> TASK INSTRUCTIONS
Although pictures appear in the data, the answer should contain only the lines from its start through the line with "LAVORI DI INTERVENTO", written out exactly.

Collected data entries
#####
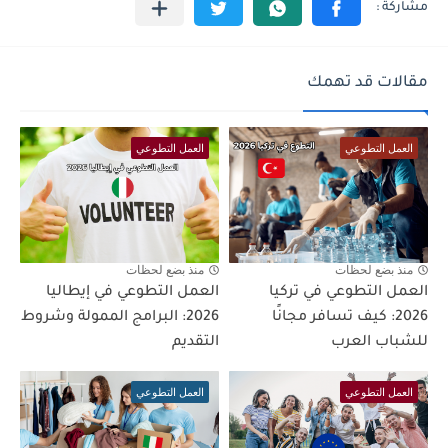
مقالات قد تهمك
العمل التطوعي
العمل التطوعي
منذ بضع لحظات
منذ بضع لحظات
العمل التطوعي في تركيا
العمل التطوعي في إيطاليا
2026: كيف تسافر مجانًا
2026: البرامج الممولة وشروط
للشباب العرب
التقديم
العمل التطوعي
العمل التطوعي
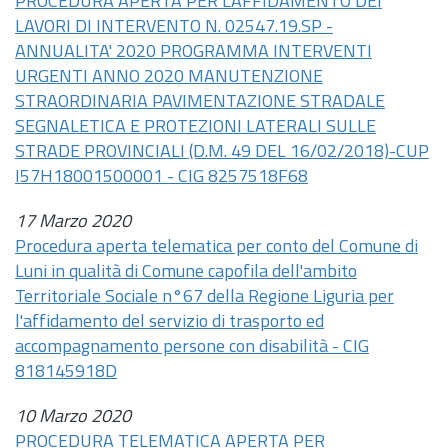
PROCEDURA APERTA PER L'AFFIDAMENTO DEI
LAVORI DI INTERVENTO N. 02547.19.SP -
ANNUALITA' 2020 PROGRAMMA INTERVENTI
URGENTI ANNO 2020 MANUTENZIONE
STRAORDINARIA PAVIMENTAZIONE STRADALE
SEGNALETICA E PROTEZIONI LATERALI SULLE
STRADE PROVINCIALI (D.M. 49 DEL 16/02/2018)-CUP
I57H18001500001 - CIG 8257518F68
17 Marzo 2020
Procedura aperta telematica per conto del Comune di
Luni in qualità di Comune capofila dell'ambito
Territoriale Sociale n°67 della Regione Liguria per
l'affidamento del servizio di trasporto ed
accompagnamento persone con disabilità - CIG
818145918D
10 Marzo 2020
PROCEDURA TELEMATICA APERTA PER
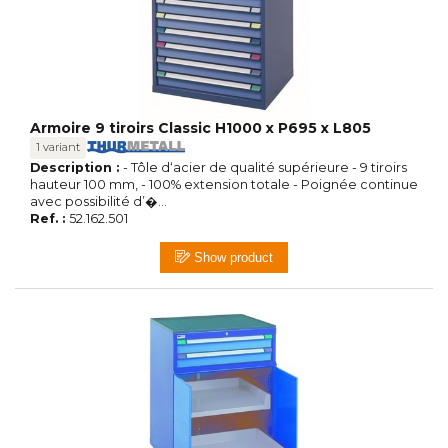
Armoire 9 tiroirs Classic H1000 x P695 x L805
1 variant
Description :
- Tôle d‘acier de qualité supérieure - 9 tiroirs
hauteur 100 mm, - 100% extension totale - Poignée continue
avec possibilité d’�...
Ref. :
52.162.501
Show product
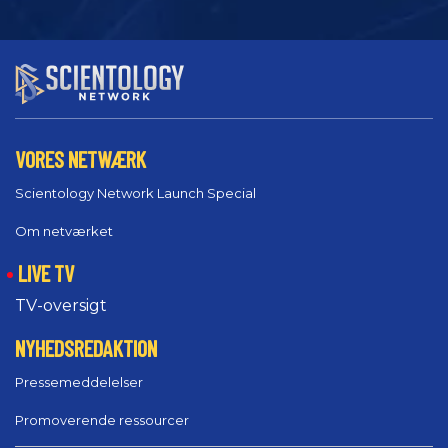
VORES NETWÆRK
Scientology Network Launch Special
Om netværket
LIVE TV
TV-oversigt
NYHEDSREDAKTION
Pressemeddelelser
Promoverende ressourcer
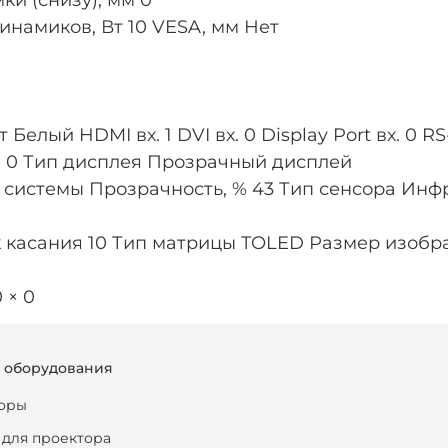
намиков, Вт 10 VESA, мм Нет
елый HDMI вх. 1 DVI вх. 0 Display Port вх. 0 RS-
ых. 0 Тип дисплея Прозрачный дисплей
истемы Прозрачность, % 43 Тип сенсора Инфра
 касания 10 Тип матрицы TOLED Размер изображ
 × 0
г оборудования
оры
 для проектора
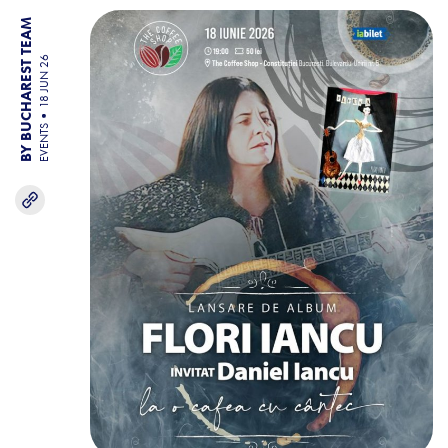
BY BUCHAREST TEAM
18 JUN 26
EVENTS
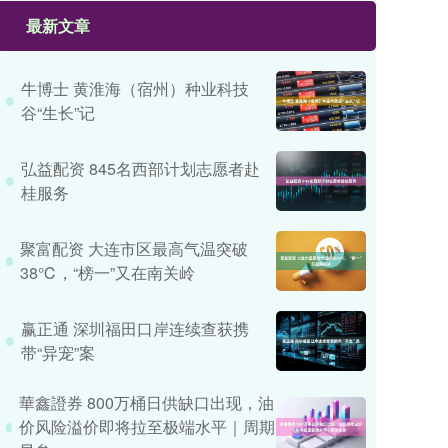
最新文章
牛博士 黄淮海（宿州）种业科技
谷“生长”记
弘益配资 845名西部计划志愿者赴
桂服务
聚富配资 大连市区最高气温突破
38℃，“榜一”又在南关岭
赢正通 深圳福田口岸连续查获携
带“异宠”案
華鑫證券 800万桶日供缺口出现，油
价风险溢价即将拉至极端水平｜周期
#####
> ANSWER TO THE PROBLEM
مقالات قد تهمك
العمل التطوعي
العمل التطوعي
منذ بضع لحظات
منذ بضع لحظات
العمل التطوعي في تركيا
العمل التطوعي في إيطاليا
2026: كيف تسافر مجانًا
2026: البرامج الممولة وشروط
للشباب العرب
التقديم
العمل التطوعي
العمل التطوعي
PROCEDURA APERTA PER L'AFFIDAMENTO DEI
LAVORI DI INTERVENTO N. 02547.19.SP -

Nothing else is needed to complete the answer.